Picture this: You hit the snooze button one too many times, had a last minute project thrown at you at work, and then sat in an hour of evening traffic.
Finally home, you breathe a sigh of relief, head into the kitchen, and decide you deserve a snack after the day you’ve had. Maybe you reach for a few crackers, then a bit of chocolate.
Before you know it, you’ve munched your way through the entire kitchen without eating a proper meal. You’re stuffed, ashamed, and wondering what the heck just happened?!
It’s called emotional eating, and in a nutshell, it is eating for any other reason besides actual physical hunger, fuel or nourishment.
3 Trademarks of Emotional Eating
Binging – usually on high-sugar and carbohydrate-rich comfort foods (i.e. junk food). How many people do you know who reach for avocado and apples when they’re upset?
Mindlessly eating – you’re not aware of what or how much you’re eating or how those foods are making your body feel
Eating to numb, soothe, please, relax, or reward self, i.e. “I had a bad day and deserve it” kind of thinking. Eating during these times provides temporary relief, but often leaves you feeling worse than where you started!
The trouble with emotional eating is it overrides your body’s natural hunger cycle and can promote things like:
an increase in your risk for inflammation and chronic disease
create an unhealthy relationship between you and food
lead to more danger types of disordered eating
What Triggers Emotional Eating?
Even though it’s called “emotional eating” because people often reach for food to cope with their feelings, there are a lot of other non-hunger reasons that can prompt you to eat.
Some common non-hunger reasons include:
Uncomfortable emotions, like anger, guilt, fear, and sadness
Need to feel pleasure and/or comfort
If any of those scenarios sound familiar, know that you’re not alone! Emotional eating affects a lot of people at one point or another. It’s not your fault! There are so many underlying factors in place as well, like hormonal imbalances, candida overgrowth, fatigue, and all the crazy addictive stuff they put into our favourite comfort foods.
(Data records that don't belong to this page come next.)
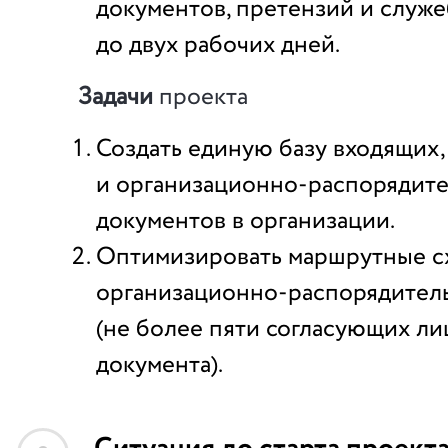
документов, претензий и служ
до двух рабочих дней.
Задачи
проекта
Создать единую базу входящих
и организационно-распорядит
документов в организации.
Оптимизировать маршрутные с
организационно-распорядител
(не более пяти согласующих ли
документа).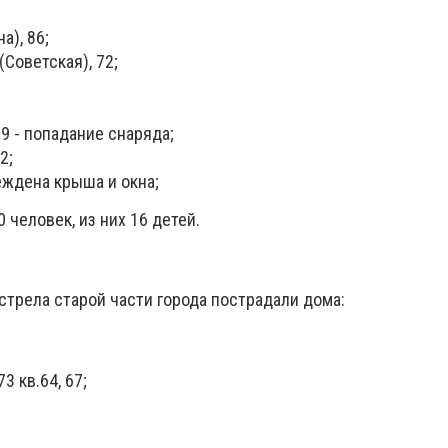
а), 86;
(Советская), 72;
79 - попадание снаряда;
2;
реждена крыша и окна;
 человек, из них 16 детей.
стрела старой части города пострадали дома:
73 кв.64, 67;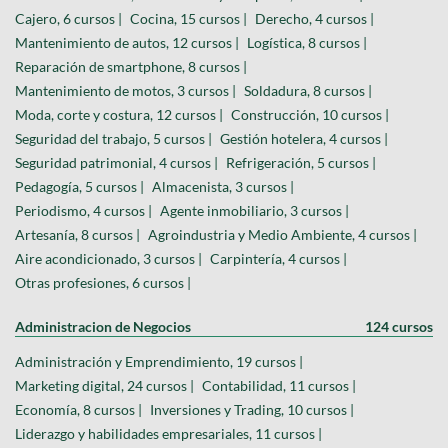
Cajero, 6 cursos |
Cocina, 15 cursos |
Derecho, 4 cursos |
Mantenimiento de autos, 12 cursos |
Logística, 8 cursos |
Reparación de smartphone, 8 cursos |
Mantenimiento de motos, 3 cursos |
Soldadura, 8 cursos |
Moda, corte y costura, 12 cursos |
Construcción, 10 cursos |
Seguridad del trabajo, 5 cursos |
Gestión hotelera, 4 cursos |
Seguridad patrimonial, 4 cursos |
Refrigeración, 5 cursos |
Pedagogía, 5 cursos |
Almacenista, 3 cursos |
Periodismo, 4 cursos |
Agente inmobiliario, 3 cursos |
Artesanía, 8 cursos |
Agroindustria y Medio Ambiente, 4 cursos |
Aire acondicionado, 3 cursos |
Carpintería, 4 cursos |
Otras profesiones, 6 cursos |
Administracion de Negocios
124 cursos
Administración y Emprendimiento, 19 cursos |
Marketing digital, 24 cursos |
Contabilidad, 11 cursos |
Economía, 8 cursos |
Inversiones y Trading, 10 cursos |
Liderazgo y habilidades empresariales, 11 cursos |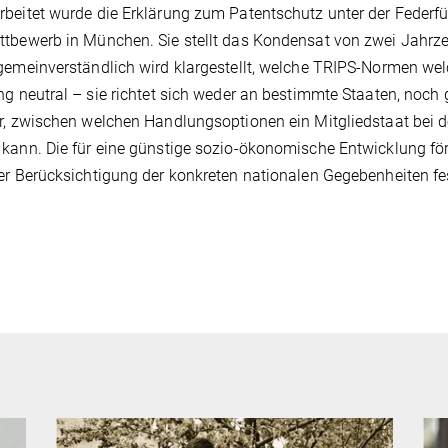
beitet wurde die Erklärung zum Patentschutz unter der Federfü
tbewerb in München. Sie stellt das Kondensat von zwei Jahrze
gemeinverständlich wird klargestellt, welche TRIPS-Normen welc
ng neutral – sie richtet sich weder an bestimmte Staaten, noc
r, zwischen welchen Handlungsoptionen ein Mitgliedstaat bei 
kann. Die für eine günstige sozio-ökonomische Entwicklung förd
er Berücksichtigung der konkreten nationalen Gegebenheiten fe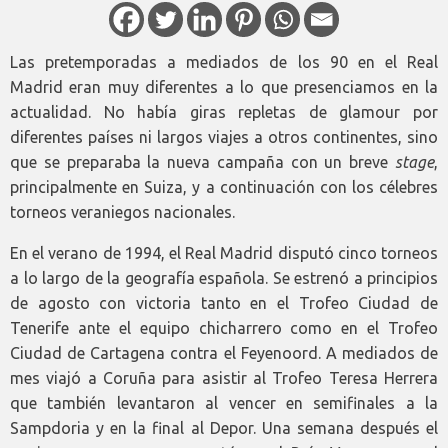
Las pretemporadas a mediados de los 90 en el Real
Madrid eran muy diferentes a lo que presenciamos en la
actualidad. No había giras repletas de glamour por
diferentes países ni largos viajes a otros continentes, sino
que se preparaba la nueva campaña con un breve
stage
,
principalmente en Suiza, y a continuación con los célebres
torneos veraniegos nacionales.
En el verano de 1994, el Real Madrid disputó cinco torneos
a lo largo de la geografía española. Se estrenó a principios
de agosto con victoria tanto en el Trofeo Ciudad de
Tenerife ante el equipo chicharrero como en el Trofeo
Ciudad de Cartagena contra el Feyenoord. A mediados de
mes viajó a Coruña para asistir al Trofeo Teresa Herrera
que también levantaron al vencer en semifinales a la
Sampdoria y en la final al Depor. Una semana después el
I know a big trigger for me for emotional eating is fatigue when I’ve taken on too much and haven’t prioritized my sleep. Over time, I have learned to become aware of this so when I feel myself slipping, I ask myself, am I hungry, or just tired? Do I need to cancel some meetings because I have over scheduled myself? If this is something you struggle with as well, I have some great tips for you below.
Six (6) Tips to Help You Get a Handle on Emotional Eating…for good!
Have a non-food outlet in place to process uncomfortable feelings
Try journaling, exercising, or talking to a trusted friend or counselor. I love making gratitude lists when I feel overwhelmed or pissed off:)
Manage stress to the best of your ability
This is the big one!! Exercise, meditation, deep breathing, getting enough sleep, and not taking on more than you can realistically handle can help decrease stress levels.
Call a friend, take a walk, pick up a book, or tackle a DIY project or hobby you’ll enjoy when you know boredom is likely to strike.
Pamper yourself with some essential oils, a replenishing nap, or curl up with a good book – whatever makes you feel good!
Practice mindful eating
Avoid distractions like TV, computer screens, and phones at meals. Your focus should be on the food in front of you.
Allow yourself to cultivate the feeling of gratitude for your food – this helps to repair an unhealthy relationship with food.
Eat slowly, chew, and savour each bite. This helps give your body time to receive the signal from your brain when it’s full.
Never eat out of a bag – always take out a portion of food that’s appropriate for you.
Balance your meals.
The majority of your diet should be nutrient-dense whole foods.
Allow for occasional treats and indulgences so you don’t feel deprived.
Include protein, fibre, and healthy fat at each meal to promote satiety and a stable blood sugar.
These energy balls feel like an indulgent snack, but are made from whole food ingredients and contain a bit of protein, healthy fat, and fibre to keep you fuller longer.
Chocolate Chip Almond Butter Energy Balls
1 cup natural almond butter (or other natural nut butter)
½ cup coconut flour
½ cup dark chocolate chips
¼ cup maple syrup
Pinch of sea salt
Optional toppings – unsulfured coconut flakes, sesame seeds, chia seeds, or raw cacao powder
How to prepare
Combine all ingredients in a medium mixing bowl, stirring until smooth. If mixture is too thick, add 1 tbsp of water at a time to help the mixture come together.
Scoop 1 tablespoon of the mixture and use your hands to roll into a ball. If you’re using a topping, put about 2 Tbsp onto a plate, then roll your ball in it. Repeat with remaining mixture.
Store energy balls in an airtight container in refrigerator up to 1 week. (I like to keep mine in the freezer – it’s slows down the eating and keeps the balls fresh for longer!)